### WHAT YOU NEED TO DO
Pictures must not be copied, but every entry must be reproduced exactly.

[Data extracted from a collection]
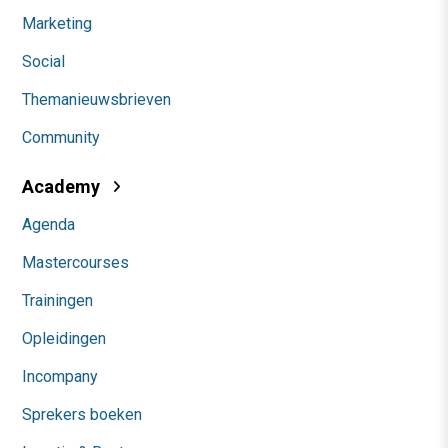
Marketing
Social
Themanieuwsbrieven
Community
Academy
Agenda
Mastercourses
Trainingen
Opleidingen
Incompany
Sprekers boeken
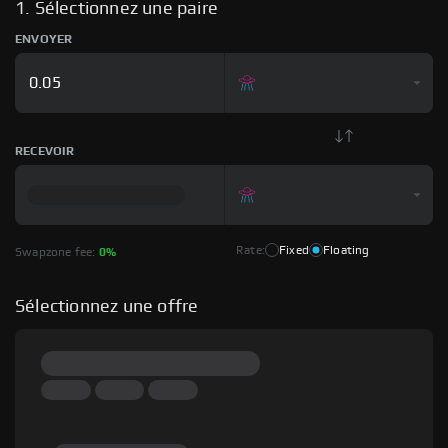
1. Sélectionnez une paire
ENVOYER
RECEVOIR
Rate:
Fixed
Floating
Swapzone fee:
0%
Sélectionnez une offre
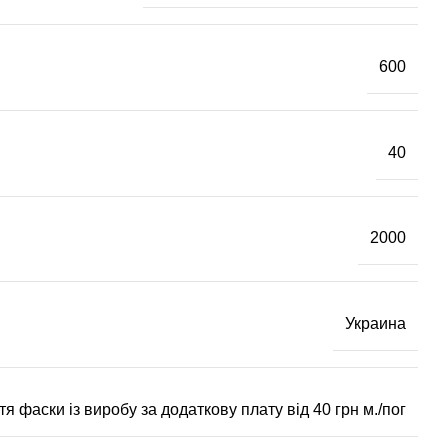
600
40
2000
Украина
я фаски із виробу за додаткову плату від 40 грн м./пог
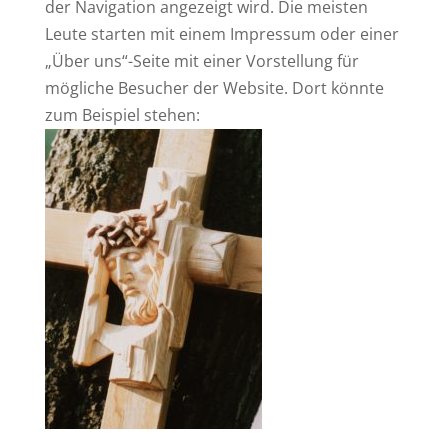
der Navigation angezeigt wird. Die meisten
Leute starten mit einem Impressum oder einer
„Über uns“-Seite mit einer Vorstellung für
mögliche Besucher der Website. Dort könnte
zum Beispiel stehen:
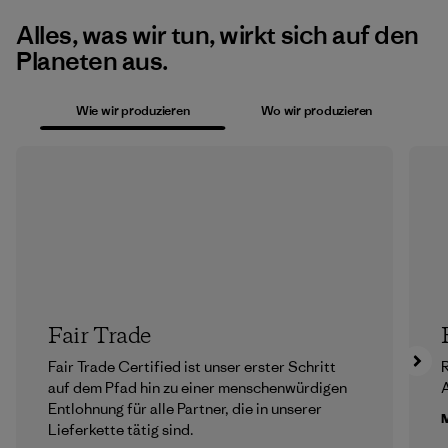
Alles, was wir tun, wirkt sich auf den
Planeten aus.
Wie wir produzieren
Wo wir produzieren
Fair Trade
Fair Trade Certified ist unser erster Schritt
R
auf dem Pfad hin zu einer menschenwürdigen
A
Entlohnung für alle Partner, die in unserer
M
Lieferkette tätig sind.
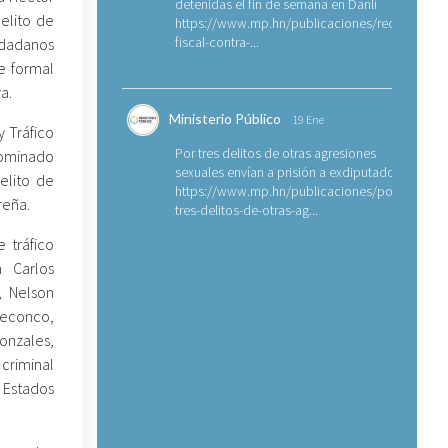
detenidas el fin de semana en Danlí
elito de
https://www.mp.hn/publicaciones/requerimien
fiscal-contra-...
udadanos
e formal
a.
Ministerio Público
19 Ene
y Tráfico
Por tres delitos de otras agresiones
nominado
sexuales envían a prisión a exdiputado
elito de
https://www.mp.hn/publicaciones/por-
reña.
tres-delitos-de-otras-ag...
 tráfico
n Carlos
, Nelson
Reconco,
Gonzales,
criminal
 Estados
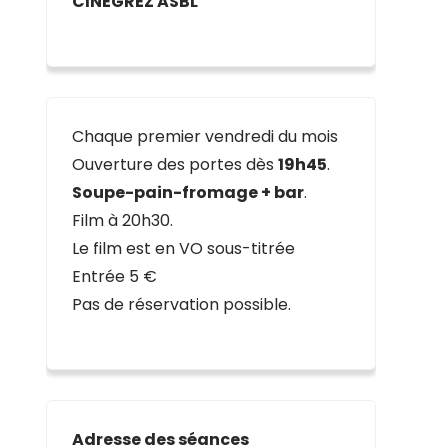
CINEGREZ ASBL
Chaque premier vendredi du mois
Ouverture des portes dès
19h45
.
Soupe-pain-fromage + bar
.
Film à 20h30.
Le film est en VO sous-titrée
Entrée 5 €
Pas de réservation possible.
Adresse des séances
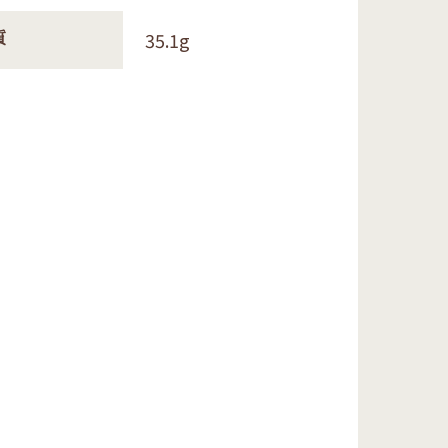
35.1g
質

### ANSWER TO THE PROBLEM
Marketing
Social
Themanieuwsbrieven
Community
Academy
Agenda
Mastercourses
Trainingen
Opleidingen
Incompany
Sprekers boeken
1. Sélectionnez une paire
ENVOYER
RECEVOIR
Rate:
Fixed
Floating
Swapzone fee:
0%
Sélectionnez une offre
600
40
2000
Украина
я фаски із виробу за додаткову плату від 40 грн м./пог
der Navigation angezeigt wird. Die meisten
Leute starten mit einem Impressum oder einer
„Über uns“-Seite mit einer Vorstellung für
mögliche Besucher der Website. Dort könnte
zum Beispiel stehen:
Alles, was wir tun, wirkt sich auf den
Planeten aus.
Wie wir produzieren
Wo wir produzieren
Fair Trade
Fair Trade Certified ist unser erster Schritt
R
auf dem Pfad hin zu einer menschenwürdigen
A
Entlohnung für alle Partner, die in unserer
M
Lieferkette tätig sind.
detenidas el fin de semana en Danlí
elito de
https://www.mp.hn/publicaciones/requerimien
fiscal-contra-...
udadanos
e formal
a.
Ministerio Público
19 Ene
y Tráfico
Por tres delitos de otras agresiones
nominado
sexuales envían a prisión a exdiputado
elito de
https://www.mp.hn/publicaciones/por-
reña.
tres-delitos-de-otras-ag...
 tráfico
n Carlos
, Nelson
Reconco,
Gonzales,
criminal
 Estados
CINEGREZ ASBL
Chaque premier vendredi du mois
Ouverture des portes dès
19h45
.
Soupe-pain-fromage + bar
.
Film à 20h30.
Le film est en VO sous-titrée
Entrée 5 €
Pas de réservation possible.
Adresse des séances
35.1g
質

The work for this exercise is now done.